GAD – IL FEUDATARIO
Festival02 Ottobre 2015
- Posto di platea e palco I e II ordine centrale €15, Comitive e giovani €12 Ridotto (under 19) €8, Posto di palco I e II ordine laterale e III ordine centrale €12, Comitive e giovani €10 Ridotto (under 19) €8, Posto di palco III ordine laterale e IV ordine centrale €10, Comitive e giovani €8 Ridotto (under 19) €6, Posto di palco IV ordine laterale €8, Comitive e giovani €6 Ridotto (under 19) €6, Loggione €6 Comitive e giovani €5
IL FEUDATARIO
di Carlo Goldoni
Regia di Roberto Puliero
COMPAGNIA LA BARCACCIA – VERONA
PERSONAGGI E INTERPRETI
NARDO – Roberto Puliero
ROSAURA – Giulia Vespertini
PANTALONE – Franco Cappa
BEATRICE – Kety Mazzi
FLORINDO – Marco Consolati
CECCO – Francesco Puliero
MENGONE – Giuseppe Vit
ARLECCHINO – Davide Valieri
PASQUALOTTO – Bruno Consolati
MARCONE – Giorgio Rosa
PANDOLFO – Giovanni Domaschio
GHITTA – Delia Lorenzi
GIANNINA – Sara Turata
OLIVETTA – Serena Vinco
IL CANCELLIERE – Marco Bagnara
SCENE – Gino Copelli
COSTUMI – Kety Mazzi
MUSICA ORIGINALE – Giuliano Crivellente
SARTA – Liliana Goroian
TECNICI LUCI E AUDIO – Claudia Stefani, Franco Sollazzo
FOTOGRAFIE – Fotoexpress
Lo spettacolo è il frutto della preziosa riscoperta di un testo goldoniano insieme misconosciuto e sorprendente, nato proprio in territorio veronese durante un breve soggiorno dell’Autore nel feudo di Sanguinetto, dov’egli era stato chiamato in qualità di Cancelliere “per redigere un processo verbale”: è qui che Goldoni, affascinato e incuriosito, incontra la pittoresca umanità dei contadini del luogo, e insieme la appassionante vicenda che farà da filo conduttore della commedia. L’eccezionalità del testo (datato 1752) è data dal fatto che, per la prima e unica volta all’interno del suo sconfinato repertorio, Goldoni rende protagonista d’una sua opera la categoria dei “villani”, sorridendo benevolmente della loro ingenua rozzezza, subito utilizzata a fini spettacolari, ma nel contempo sottolineando con ammirazione la loro capacità di riunirsi, di fare comunità, di difendere i propri diritti sino alla rivolta pur di liberarsi di antichi soprusi.

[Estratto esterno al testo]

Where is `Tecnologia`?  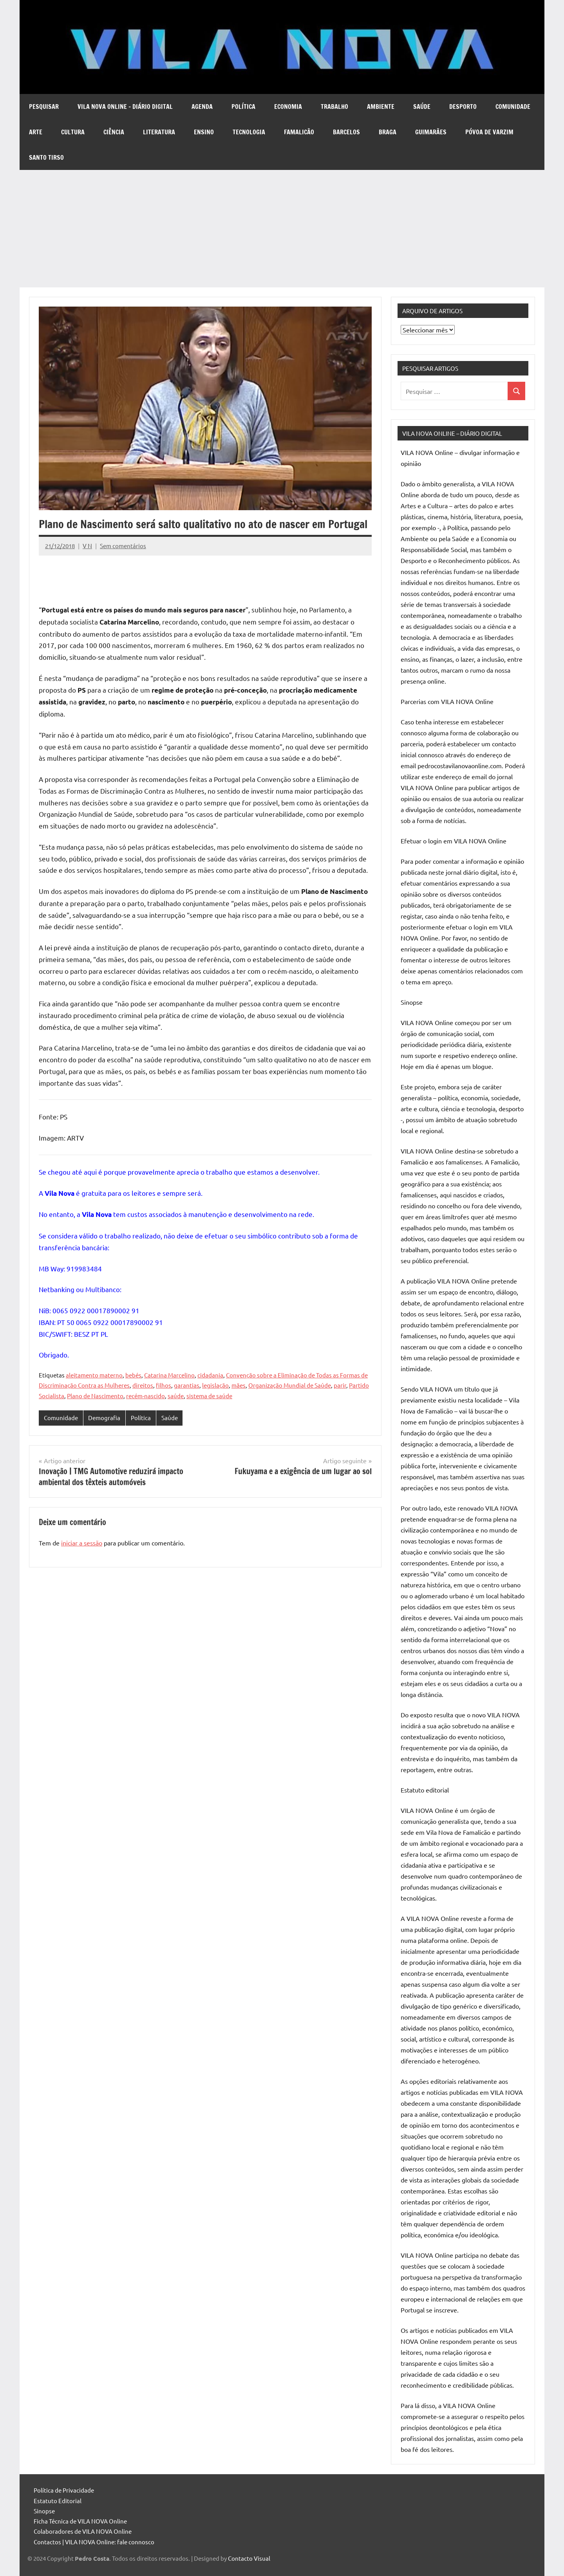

Ridicolmente convinto di poter ancora esercitare dei privilegi superati appare invece il vanesio marchesino Florindo, personificazione di quella nobiltà in declino contro cui Goldoni amava lanciare i suoi strali , denunciandone la perdita dei valori antichi qui limpidamente rappresentati, invece, dalla marchesa madre Beatrice, nobile d’animo prima che di nascita.
Il filo narrativo della trama vede a loro contrapposta, per una complessa lite sulla eredità del feudo, la giovane Rosaura, insieme dolce e puntigliosa orfanella dell’antico signore del luogo. Quando le incoscienti bizzarrie del Marchesino si spingeranno ad insidiare le donne del paese, la comunità dei villani non esiterà ad insorgere e a schierarsi apertamente dalla parte della fanciulla.
La commedia a quel punto velocemente scivola verso l’immancabile lieto fine, determinato insieme da saggezza popolare e nobiltà antica; ma, soprattutto, magicamente sintetizza un momento storico in cui il popolo prende coscienza di sè ribellandosi ad anacronistiche prepotenze.
La messinscena de “La Barcaccia”- è impreziosita dalla rielaborazione in volgare rustico della parlata dei villani, realizzata dallo studioso Marino Zampieri che ne ha meticolosamente ricostruito e reinventato il linguaggio attingendo al ricchissimo patrimonio letterario dell’area veneta. La parlata dei villani e il mirabile disegno di personaggi e situazioni insieme con-corrono così al trascinante divertimento della commedia, puntualmente garantito dal più straordinario inventore di teatro di ieri e, più che mai, anche di oggi.